Monday, June 3, 2013

Resonance in Star Trek: Into Darkness

This weekend I went to see Star Trek: Into Darkness for the second time. The first time was part of an unofficial Superstars post-conference field trip. Let me tell you, seeing this kind of movie with a group of predominantly science fiction and fantasy writers was a blast. Unfortunately, exhaustion and a 6:00 am flight the next morning curtailed my ability to discuss the movie with them as much as  I would have liked.

The second viewing was with my husband and two boys. One of the great things about seeing a movie more than once is I tend to notice things I didn't the first time around. Star Trek: Into the Darkness didn't disappoint.

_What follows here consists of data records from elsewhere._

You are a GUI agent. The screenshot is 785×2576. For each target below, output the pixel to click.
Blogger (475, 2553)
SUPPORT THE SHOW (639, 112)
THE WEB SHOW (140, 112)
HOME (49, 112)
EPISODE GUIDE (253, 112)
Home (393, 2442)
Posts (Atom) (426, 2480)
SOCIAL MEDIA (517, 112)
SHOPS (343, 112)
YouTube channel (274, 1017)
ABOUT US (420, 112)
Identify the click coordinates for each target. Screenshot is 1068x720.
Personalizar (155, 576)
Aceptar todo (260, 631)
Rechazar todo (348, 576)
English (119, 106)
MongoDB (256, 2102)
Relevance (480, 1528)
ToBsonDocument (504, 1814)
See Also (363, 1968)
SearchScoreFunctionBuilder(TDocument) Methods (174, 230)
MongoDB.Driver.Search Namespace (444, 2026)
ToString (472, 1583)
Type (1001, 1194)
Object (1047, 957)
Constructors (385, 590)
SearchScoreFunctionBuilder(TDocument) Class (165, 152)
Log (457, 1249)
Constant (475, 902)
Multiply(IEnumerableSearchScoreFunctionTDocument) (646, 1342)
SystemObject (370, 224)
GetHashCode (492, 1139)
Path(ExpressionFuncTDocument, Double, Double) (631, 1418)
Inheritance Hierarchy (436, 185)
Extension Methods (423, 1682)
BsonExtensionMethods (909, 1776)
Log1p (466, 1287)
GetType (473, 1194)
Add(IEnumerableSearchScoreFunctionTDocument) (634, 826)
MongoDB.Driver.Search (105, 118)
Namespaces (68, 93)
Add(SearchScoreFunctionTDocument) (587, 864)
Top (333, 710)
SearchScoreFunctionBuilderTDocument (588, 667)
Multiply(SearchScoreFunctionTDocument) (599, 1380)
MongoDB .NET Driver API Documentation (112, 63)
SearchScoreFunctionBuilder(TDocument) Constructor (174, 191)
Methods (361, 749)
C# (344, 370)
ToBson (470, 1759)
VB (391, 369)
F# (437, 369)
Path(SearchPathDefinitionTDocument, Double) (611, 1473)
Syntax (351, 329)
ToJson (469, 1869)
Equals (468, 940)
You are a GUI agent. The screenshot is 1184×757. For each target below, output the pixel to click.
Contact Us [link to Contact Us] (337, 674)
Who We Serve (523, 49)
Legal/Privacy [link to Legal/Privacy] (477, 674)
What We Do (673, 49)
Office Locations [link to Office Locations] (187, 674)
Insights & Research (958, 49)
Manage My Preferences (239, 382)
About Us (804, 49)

For all of you who are yelling at your computer - "WAIT. DON'T! I HAVEN'T SEEN IT YET." I'm going to stay fairly general so I don't give anything away.

Regardless of what you feel about the re-boot, one of the reasons the new movies work for me is the casting. All of the actors wear their characters well. There's enough of the original versions of them that I don't have to completely reset my thinking to follow along (unlike a female Starbuck).

At it's heart, Into Darkness is an action adventure in space movie. Each challenge is bigger than the one before. The movie starts with a moment that could have come from the Indian Jones franchise. That scenario builds to a peak and resolves. Just when you start to catch your breath, another crisis brews, bubbles over and explodes. By the end, you've been on such an adrenaline rollercoaster, you think that the final conflict CAN'T possibly build to a higher point. But it does.

The new movie is less Kirk dominated than the original series or movies. Spock, Uhura, Chekhov, and Scotty all have their own character arcs. In fact, I'd go so far to say that Spock is the protagonist. There are some charming moments with realistic dialog that have as much to do with character development as they do with moving the plot forward. This movie definitely has an ensemble feel to it. And it's stronger for it.

What struck me most on this second viewing though wasn't the story arc or character development. Rather it's the number of "call backs" or references to the original  series, original movies, other science fiction and fantasy movies, and other action adventure movies that struck me on the second go through. Some of them are so subtle that I missed them the first time around. Some sledgehammer you. Certain time line elements are consistent with the original and others aren't - with events had hadn't yet happened in the original already occurring before this movie started. One moment made me groan and giggle even though I'm sure that's not the emotion the writer was hoping to evoke. There's paraphrasing of a quote from The Princess Bride. And a tribble.

What takes a story from "good" to "memorable"/ "fantastic?" It has to captivate us, has to have characters we want to root for, and a few we want to fail.  It also needs to hook into our collective unconscious - our shared experiences. My sons, who didn't catch most of the references, loved it. My husband who sort of watched the original series and liked it, but didn't love it (I know. And I still married him, go figure) enjoyed the movie, and caught a lot of the references. I completely geeked out, and spent the closing credits (with the other twenty people still in the theatre - not my husband or sons) talking about the call back moments.

The ability to appeal to a multi-generational audience makes for big sales. It's also the hallmark of good story telling. Dave Farland/ Wolverton talks about building resonance into your stories in his seminars and Million Dollar Outlines and Drawing on the Power of Resonance in Writing.  Into Darkness \excels at resonance. It's well worth learning from. If you're the kind who doesn't want to take a notepad into the movie, wait until it comes out in electronic format or video. It's well worth the effort of analyzing it for the references to other works or events it makes. Also, if you haven't checked out Dave's books, I highly recommend that since he does a much better job at explaining resonance than I do.

2 comments:

FrankMorin said...

Great post, Nancy. I'll have to watch it again and look for more of those resonances.

Nancy DiMauro said...

Thanks Frank. Glad you enjoyed the post.